Saturday, March 20, 2010
I noticed snow drops and crocus emergent in my neighbors yard this afternoon, and I thought that in only two months I will be out in the woods snuzzleing around in the leaf litter searching for the elusive MOREL!
But thats still a long time off--mustn't get too excited.
there's something wonderful about seasonal food--produce of short duration that you long for throughout the year and can only get for a few weeks maybe. Strawberries for example (no, not the fat ones from California that come in mid winter--worthless! I mean the local small guys that fruit in May and June only for a few weeks. And asparagus- the skinny green ones that always grace out Eastertide plates,
how about shad roe or the actual fish?
Can you imagine a dish of poached shad with asparagus and morels??
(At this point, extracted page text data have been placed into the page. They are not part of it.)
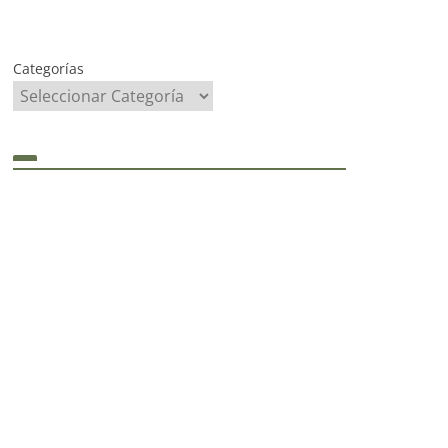
Categorías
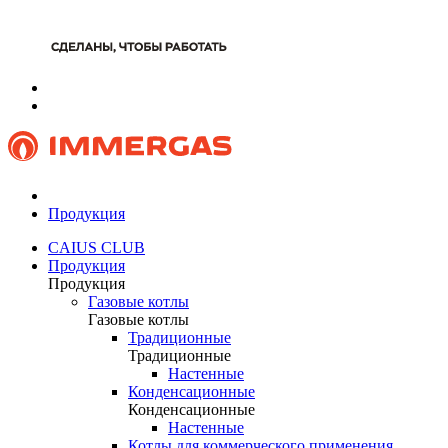
Продукция
CAIUS CLUB
Продукция
Продукция
Газовые котлы
Газовые котлы
Традиционные
Традиционные
Настенные
Конденсационные
Конденсационные
Настенные
Котлы для коммерческого применения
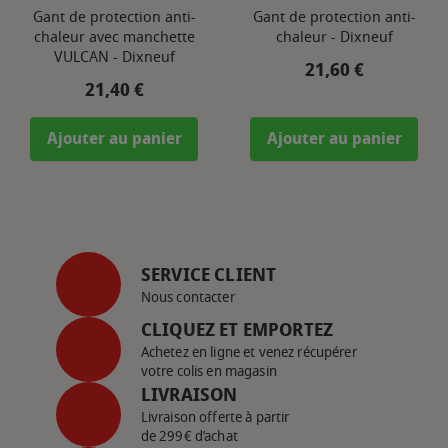
Gant de protection anti-
Gant de protection anti-
chaleur avec manchette
chaleur - Dixneuf
VULCAN - Dixneuf
Prix
21,60 €
Prix
21,40 €
Ajouter au panier
Ajouter au panier
SERVICE CLIENT
Nous contacter
CLIQUEZ ET EMPORTEZ
Achetez en ligne et venez récupérer
votre colis en magasin
LIVRAISON
Livraison offerte à partir
de 299€ d’achat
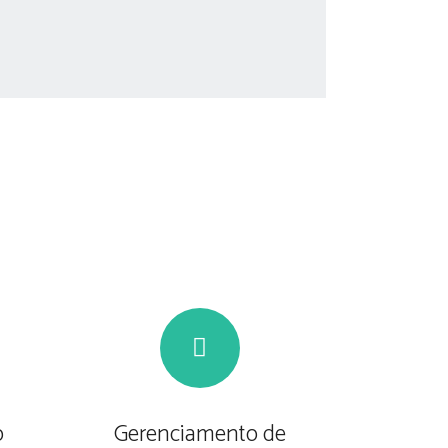
o
Gerenciamento de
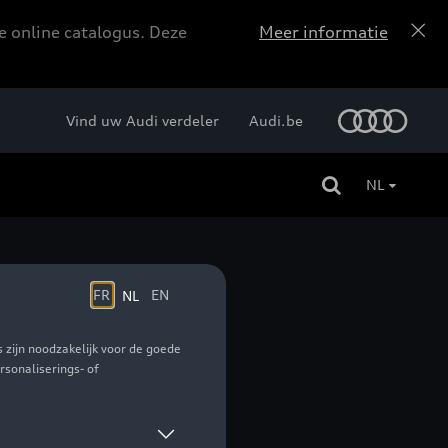
e online catalogus. Deze
Meer informatie
Vind uw Audi verdeler
Audi.be
NL
el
It's not that we haven't enjoyed some recent mushroom culinary adventures. Veronica brought back from a trip to Trieste, a jar of wild mushrooms from Slovenia, preserved in some kind of pickle. The label in Slovenian reads:
GOZDNI JURCKI B KISU
From what I can make out from a Croatian dictionary (Slovenian is close to Serbo-Croatian) it simply means "Forest Mushrooms in Vinegar." As to the species, it looks like there were a few boletes in the mix, but the others I couldn't identify. They are quite tasty eaten as is, but I thought they might enhance a pizza rather well, and they did, although the vinegar does stand out as the forward flavor. In Italy you can get mushroom "under oil" ("sott'olio") without the acidic "aceto" and these, while expensive, are quite good.
For most wild mushrooms, drying is the best preservation, but the oil immersion works well too; freezing is not good, usually resulting in a sodden mush.
In San Francisco, back in the day, I used to forage for "slippery jacks" out in the far reaches of the city hard by the old Sutro Baths and Seal Rocks--Lincoln Park I think it was called. There were several species of Suillus, a relative of the bolete. to be found there. These slimy topped mushrooms were quite tasty once you pealed off the slippery cap. The local Russians (there was an old colony of Russians out there in the outer Richmond) could often be seen foraging; I asked on older lady how they were prepared in traditional Russian cookery and she directed me to a delicatessen nearby where i found slippery jacks pickled and put up in jars. Naturally I purchased a large jar but I found them to be, well, a bit slimy--but I ate them all anyhow, although no one else did.
BTW, the pizza I made last night with the pickled Slovenes, was quite tasty although it looked to be a chaotic disaster--I had a bit of trouble getting the oil drenched dough into shape and into the oven in one piece. My pizza dough making chops are a bit rusty to say he least.